If anyone wants any/all of the above, then PM me with your Steam account details and I will send them your way.


----------



## Crispy (May 15, 2013)

HL2E2 please! 
I'm 75Crispy


----------



## Sunray (May 15, 2013)

Crispy said:


> HL2E2 please!
> I'm 75Crispy


 
W.....T......F!!!

Surely you have played HL2E2 its great.  I played them all again as I thought that E3 might be released.

No such luck.


----------



## Crispy (May 15, 2013)

Sunray said:


> W.....T......F!!!
> 
> Surely you have played HL2E2 its great. I played them all again as I thought that E3 might be released.
> 
> No such luck.


I played it on xbox, but I'd like to play it again on PC


----------



## The Groke (May 15, 2013)

Crispy said:


> HL2E2 please!
> I'm 75Crispy


 
Added you as Steam friend...you can either accept the invite or PM me an email address to send your game to.
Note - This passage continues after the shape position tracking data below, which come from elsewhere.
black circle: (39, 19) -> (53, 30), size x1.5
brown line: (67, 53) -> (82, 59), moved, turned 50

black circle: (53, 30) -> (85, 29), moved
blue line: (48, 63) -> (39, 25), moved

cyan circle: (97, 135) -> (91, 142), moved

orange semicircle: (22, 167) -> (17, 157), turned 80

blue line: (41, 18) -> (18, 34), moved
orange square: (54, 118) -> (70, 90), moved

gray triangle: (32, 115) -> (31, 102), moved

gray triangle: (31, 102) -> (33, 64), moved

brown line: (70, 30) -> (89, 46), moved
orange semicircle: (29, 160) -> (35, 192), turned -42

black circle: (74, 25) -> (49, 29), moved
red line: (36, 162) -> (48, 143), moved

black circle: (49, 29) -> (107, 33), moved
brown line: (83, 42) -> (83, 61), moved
It has been reserved for you.


----------



## Vintage Paw (May 15, 2013)

>_>

Do you still have SR2?

<_<


----------



## The Groke (May 15, 2013)

Vintage Paw said:


> >_>
> 
> Do you still have SR2?
> 
> <_<



Fo sho!

Drop me your details - it's yours.


----------



## Vintage Paw (May 15, 2013)

The Groke said:


> Fo sho!
> 
> Drop me your details - it's yours.


 
Cheers, shall do


----------



## The Groke (May 15, 2013)

Also!

I seem to now have 2 x 75% off Shogun 2: Total War...which of course I also own.

If anyone wants those, let me know - they expire on the 21st of this month.


----------



## The Groke (May 15, 2013)

Ok - all the original games are gone now...

The discount vouchers are still up for grabs.


----------



## tommers (May 15, 2013)

The Groke said:


> Ok - all the original games are gone now...
> 
> The discount vouchers are still up for grabs.



How much is the game?


----------



## The Groke (May 15, 2013)

tommers said:


> How much is the game?


 
$40 for me, but I am not in the UK, so...

You will have to check at your end!


----------



## The Groke (May 15, 2013)

Update!

Portal is now available again.


----------



## The Groke (May 21, 2013)

Just a bump in case anyone wants the copy of Portal...


----------



## treelover (May 22, 2013)

be good to have a sticky thread where people can give away/swap games, etc.


----------



## The Groke (May 23, 2013)

Yes. Yes it would.


----------



## tommers (May 23, 2013)

While we still can.


----------



## The Groke (May 23, 2013)

Iswydt


----------



## Shippou-Sensei (Jun 2, 2013)

actually i may well have a game or two  going... one sec  i'm going to offer up some other people first refusal


----------